腰腹部四头肌阻滞与腹横肌平面阻滞在接受腹部手术的患者中的术后镇痛作用:随机对照试验的系统评价和荟萃分析。

背景技术腹部手术是常见的并且与严重的术后疼痛有关。在这种情况下,腹横肌(TAP)块被认为是控制疼痛的有效手段。腰方quad肌(QL)块是治疗术后疼痛的另一种选择。这项研究的目的是进行荟萃分析,从而评估QL阻滞剂和TAP阻滞剂治疗腹部手术后疼痛的有效性和安全性。方法我们对PubMed,EMBASE,EBSCO,Cochrane图书馆,Web of Science和CNKI进行了全面搜索,以比较比较QL阻滞和TAP阻滞治疗腹部手术患者的疼痛的随机对照试验(RCT)。两名研究人员筛选并评估了所有数据。Meta分析采用RevMan5.3。结果共纳入8项RCT,涉及564例患者。
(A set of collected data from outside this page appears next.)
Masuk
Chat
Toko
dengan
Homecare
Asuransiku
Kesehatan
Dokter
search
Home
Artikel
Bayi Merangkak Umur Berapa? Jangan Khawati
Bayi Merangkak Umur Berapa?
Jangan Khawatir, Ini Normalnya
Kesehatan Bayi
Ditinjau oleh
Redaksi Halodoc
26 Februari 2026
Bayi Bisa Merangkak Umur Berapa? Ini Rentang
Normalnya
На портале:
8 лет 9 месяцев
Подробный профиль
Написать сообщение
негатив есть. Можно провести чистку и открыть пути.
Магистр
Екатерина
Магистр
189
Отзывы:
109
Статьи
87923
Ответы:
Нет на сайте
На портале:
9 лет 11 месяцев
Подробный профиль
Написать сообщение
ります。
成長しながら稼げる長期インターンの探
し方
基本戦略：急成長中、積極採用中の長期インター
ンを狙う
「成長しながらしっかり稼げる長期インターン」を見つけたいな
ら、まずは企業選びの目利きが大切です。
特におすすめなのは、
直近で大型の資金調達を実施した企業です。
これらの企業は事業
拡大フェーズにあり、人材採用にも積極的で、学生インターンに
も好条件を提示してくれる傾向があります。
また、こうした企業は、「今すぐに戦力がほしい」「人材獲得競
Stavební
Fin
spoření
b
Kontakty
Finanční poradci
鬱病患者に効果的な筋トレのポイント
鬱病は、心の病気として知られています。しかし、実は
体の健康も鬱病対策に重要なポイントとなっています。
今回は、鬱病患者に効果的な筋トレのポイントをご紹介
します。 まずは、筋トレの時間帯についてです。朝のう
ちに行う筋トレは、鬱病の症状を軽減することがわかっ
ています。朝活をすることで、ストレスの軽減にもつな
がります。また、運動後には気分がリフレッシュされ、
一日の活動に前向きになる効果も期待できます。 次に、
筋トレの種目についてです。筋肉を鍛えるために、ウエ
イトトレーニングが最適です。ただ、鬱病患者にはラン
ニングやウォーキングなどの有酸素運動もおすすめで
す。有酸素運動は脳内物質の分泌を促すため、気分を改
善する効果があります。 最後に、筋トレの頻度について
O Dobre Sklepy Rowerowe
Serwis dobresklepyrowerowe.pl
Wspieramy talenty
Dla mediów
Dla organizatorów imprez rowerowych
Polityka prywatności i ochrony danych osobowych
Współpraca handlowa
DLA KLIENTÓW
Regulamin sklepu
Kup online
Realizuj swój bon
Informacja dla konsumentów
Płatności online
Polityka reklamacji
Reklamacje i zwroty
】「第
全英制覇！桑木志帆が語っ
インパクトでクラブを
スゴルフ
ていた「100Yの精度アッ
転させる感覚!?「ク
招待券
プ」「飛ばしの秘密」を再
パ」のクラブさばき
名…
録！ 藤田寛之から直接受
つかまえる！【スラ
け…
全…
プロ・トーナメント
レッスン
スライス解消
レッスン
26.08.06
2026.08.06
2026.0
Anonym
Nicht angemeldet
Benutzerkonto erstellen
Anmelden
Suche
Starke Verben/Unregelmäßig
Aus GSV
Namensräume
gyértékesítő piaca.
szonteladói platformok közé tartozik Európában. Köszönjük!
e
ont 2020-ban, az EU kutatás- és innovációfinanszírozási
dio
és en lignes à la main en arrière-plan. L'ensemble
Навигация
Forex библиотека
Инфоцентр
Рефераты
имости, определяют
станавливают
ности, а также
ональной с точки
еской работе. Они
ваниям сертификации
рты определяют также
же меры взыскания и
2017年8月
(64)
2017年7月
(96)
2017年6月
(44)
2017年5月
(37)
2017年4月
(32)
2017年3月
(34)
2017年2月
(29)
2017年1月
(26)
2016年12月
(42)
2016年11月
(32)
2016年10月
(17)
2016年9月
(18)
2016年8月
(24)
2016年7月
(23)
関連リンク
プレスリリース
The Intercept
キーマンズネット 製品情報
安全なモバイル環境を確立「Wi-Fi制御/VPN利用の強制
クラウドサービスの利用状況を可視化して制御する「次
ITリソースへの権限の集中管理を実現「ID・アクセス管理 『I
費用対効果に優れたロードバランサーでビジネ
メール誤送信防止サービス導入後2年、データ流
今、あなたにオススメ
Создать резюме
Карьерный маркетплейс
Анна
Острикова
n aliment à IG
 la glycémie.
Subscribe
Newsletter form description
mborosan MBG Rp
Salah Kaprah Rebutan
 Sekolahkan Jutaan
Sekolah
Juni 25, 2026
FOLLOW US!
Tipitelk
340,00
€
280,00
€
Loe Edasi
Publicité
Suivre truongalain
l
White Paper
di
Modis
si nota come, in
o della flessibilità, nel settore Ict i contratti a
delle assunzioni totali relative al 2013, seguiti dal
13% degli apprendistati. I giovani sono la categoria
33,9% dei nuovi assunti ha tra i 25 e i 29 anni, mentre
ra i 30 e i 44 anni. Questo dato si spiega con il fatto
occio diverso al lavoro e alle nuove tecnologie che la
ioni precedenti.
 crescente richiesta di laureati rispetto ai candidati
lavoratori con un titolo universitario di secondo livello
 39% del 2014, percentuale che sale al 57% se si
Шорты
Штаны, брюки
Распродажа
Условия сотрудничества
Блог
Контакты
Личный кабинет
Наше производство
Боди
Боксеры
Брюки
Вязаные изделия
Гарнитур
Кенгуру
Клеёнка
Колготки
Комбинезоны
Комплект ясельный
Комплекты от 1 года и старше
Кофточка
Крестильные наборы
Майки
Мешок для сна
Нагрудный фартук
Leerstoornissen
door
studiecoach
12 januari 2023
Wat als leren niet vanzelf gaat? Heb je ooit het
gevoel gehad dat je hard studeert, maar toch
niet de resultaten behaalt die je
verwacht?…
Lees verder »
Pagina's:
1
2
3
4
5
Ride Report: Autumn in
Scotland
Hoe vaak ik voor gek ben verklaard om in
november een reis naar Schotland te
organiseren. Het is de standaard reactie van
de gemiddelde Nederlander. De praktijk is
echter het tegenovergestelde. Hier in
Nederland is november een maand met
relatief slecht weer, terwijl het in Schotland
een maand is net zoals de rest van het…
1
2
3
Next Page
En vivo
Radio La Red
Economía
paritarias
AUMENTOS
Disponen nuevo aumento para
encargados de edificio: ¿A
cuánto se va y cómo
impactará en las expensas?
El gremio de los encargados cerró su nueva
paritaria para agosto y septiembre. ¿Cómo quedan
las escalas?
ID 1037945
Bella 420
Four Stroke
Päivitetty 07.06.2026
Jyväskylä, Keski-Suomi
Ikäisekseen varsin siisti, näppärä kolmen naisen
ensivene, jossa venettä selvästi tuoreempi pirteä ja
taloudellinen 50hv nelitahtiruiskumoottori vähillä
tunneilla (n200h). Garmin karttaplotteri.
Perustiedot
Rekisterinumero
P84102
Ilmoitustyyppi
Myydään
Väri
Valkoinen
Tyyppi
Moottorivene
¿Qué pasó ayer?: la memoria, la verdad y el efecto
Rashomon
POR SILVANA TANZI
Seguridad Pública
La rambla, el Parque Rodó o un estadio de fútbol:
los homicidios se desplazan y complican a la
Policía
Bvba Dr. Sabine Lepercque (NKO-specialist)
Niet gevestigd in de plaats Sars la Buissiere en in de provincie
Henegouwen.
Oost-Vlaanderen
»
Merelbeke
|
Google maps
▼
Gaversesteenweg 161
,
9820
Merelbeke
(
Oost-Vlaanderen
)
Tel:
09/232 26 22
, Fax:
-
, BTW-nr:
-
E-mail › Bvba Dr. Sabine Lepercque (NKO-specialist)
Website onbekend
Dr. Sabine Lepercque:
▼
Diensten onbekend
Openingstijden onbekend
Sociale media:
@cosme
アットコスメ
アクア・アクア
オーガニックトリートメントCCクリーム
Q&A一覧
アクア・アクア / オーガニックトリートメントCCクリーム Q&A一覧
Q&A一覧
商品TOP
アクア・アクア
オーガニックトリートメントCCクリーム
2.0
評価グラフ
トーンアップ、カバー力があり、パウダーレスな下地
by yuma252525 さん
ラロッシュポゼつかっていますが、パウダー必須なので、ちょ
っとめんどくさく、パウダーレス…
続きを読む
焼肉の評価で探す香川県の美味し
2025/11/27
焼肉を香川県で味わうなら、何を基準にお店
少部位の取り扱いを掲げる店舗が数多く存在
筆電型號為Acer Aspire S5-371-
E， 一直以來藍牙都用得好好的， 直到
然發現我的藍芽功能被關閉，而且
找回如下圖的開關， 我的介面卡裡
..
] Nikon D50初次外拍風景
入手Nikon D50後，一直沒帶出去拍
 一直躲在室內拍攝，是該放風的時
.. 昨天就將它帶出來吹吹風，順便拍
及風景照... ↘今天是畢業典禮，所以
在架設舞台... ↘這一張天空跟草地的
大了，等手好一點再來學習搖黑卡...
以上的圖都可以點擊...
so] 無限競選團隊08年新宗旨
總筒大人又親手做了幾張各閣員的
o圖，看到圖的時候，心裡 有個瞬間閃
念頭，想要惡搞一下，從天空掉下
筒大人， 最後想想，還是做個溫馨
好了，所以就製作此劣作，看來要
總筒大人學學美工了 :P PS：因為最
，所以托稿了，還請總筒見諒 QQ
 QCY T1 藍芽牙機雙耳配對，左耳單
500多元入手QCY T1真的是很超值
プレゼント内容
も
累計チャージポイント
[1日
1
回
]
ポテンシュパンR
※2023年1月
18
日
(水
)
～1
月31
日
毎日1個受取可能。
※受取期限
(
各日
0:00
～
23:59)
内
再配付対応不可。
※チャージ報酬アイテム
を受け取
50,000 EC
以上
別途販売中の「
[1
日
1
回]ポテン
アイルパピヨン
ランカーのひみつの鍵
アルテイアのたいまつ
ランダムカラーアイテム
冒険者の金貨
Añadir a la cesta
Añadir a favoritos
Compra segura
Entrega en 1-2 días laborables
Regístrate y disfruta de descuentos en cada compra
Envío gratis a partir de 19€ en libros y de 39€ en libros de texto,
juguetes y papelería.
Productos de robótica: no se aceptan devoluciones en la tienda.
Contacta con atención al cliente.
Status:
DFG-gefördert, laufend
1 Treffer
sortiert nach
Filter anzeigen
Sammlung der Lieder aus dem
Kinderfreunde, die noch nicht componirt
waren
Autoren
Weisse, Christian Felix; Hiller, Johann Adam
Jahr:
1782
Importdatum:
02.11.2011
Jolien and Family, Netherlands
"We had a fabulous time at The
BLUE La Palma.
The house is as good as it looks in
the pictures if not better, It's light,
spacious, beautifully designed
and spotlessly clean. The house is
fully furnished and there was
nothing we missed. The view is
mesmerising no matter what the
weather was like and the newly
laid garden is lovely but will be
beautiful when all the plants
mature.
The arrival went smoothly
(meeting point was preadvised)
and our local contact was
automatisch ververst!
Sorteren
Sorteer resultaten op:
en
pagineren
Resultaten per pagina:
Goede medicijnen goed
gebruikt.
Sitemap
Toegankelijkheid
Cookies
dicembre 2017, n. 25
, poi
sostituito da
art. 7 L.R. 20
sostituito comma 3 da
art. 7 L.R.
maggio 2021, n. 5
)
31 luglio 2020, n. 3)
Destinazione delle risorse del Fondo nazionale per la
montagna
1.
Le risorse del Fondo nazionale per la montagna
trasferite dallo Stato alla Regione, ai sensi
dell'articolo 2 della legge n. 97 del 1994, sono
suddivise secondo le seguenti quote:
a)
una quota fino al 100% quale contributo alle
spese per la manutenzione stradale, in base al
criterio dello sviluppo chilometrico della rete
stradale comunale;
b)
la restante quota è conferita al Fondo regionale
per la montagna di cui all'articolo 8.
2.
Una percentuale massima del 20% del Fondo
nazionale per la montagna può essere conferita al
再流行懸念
荟萃分析显示两组在2 h时的疼痛评分在统计学上有显着差异(标准平均差异[Std.MD] =-1.76; 95%置信区间[CI] =-2.63至-0.89; p < .001),4小时(标准MD = -0.77; 95%CI = -1.36至-0.18; p = .01),6小时(标准MD = -1.24; 95%CI = -2.31至-0.17; p = .02),12 h(标准MD = -0.70; 95%CI = -1.27至-0.13; p = .02)和24 h(Std.MD = -0.65; 95%CI = -1.29至- 0.02; p = .04);术后24小时服用吗啡(标准MD = -1.39; 95%CI = -1.83至-0.95; p <.001); 和术后镇痛持续时间(标准误差= 2.30; 95%CI = 1.85至2.75; p <0.001)。两组在术后恶心和呕吐(PONV)发生率上无统计学差异(RR = 0.55; 95%CI = 0.27至1.14; p = 0.11)。结论与腹部手术后的TAP阻滞相比,QL阻滞可提供更好的疼痛管理,且阿片类药物的消耗较少。另外,对于PONV,TAP块和QL块之间没有差异。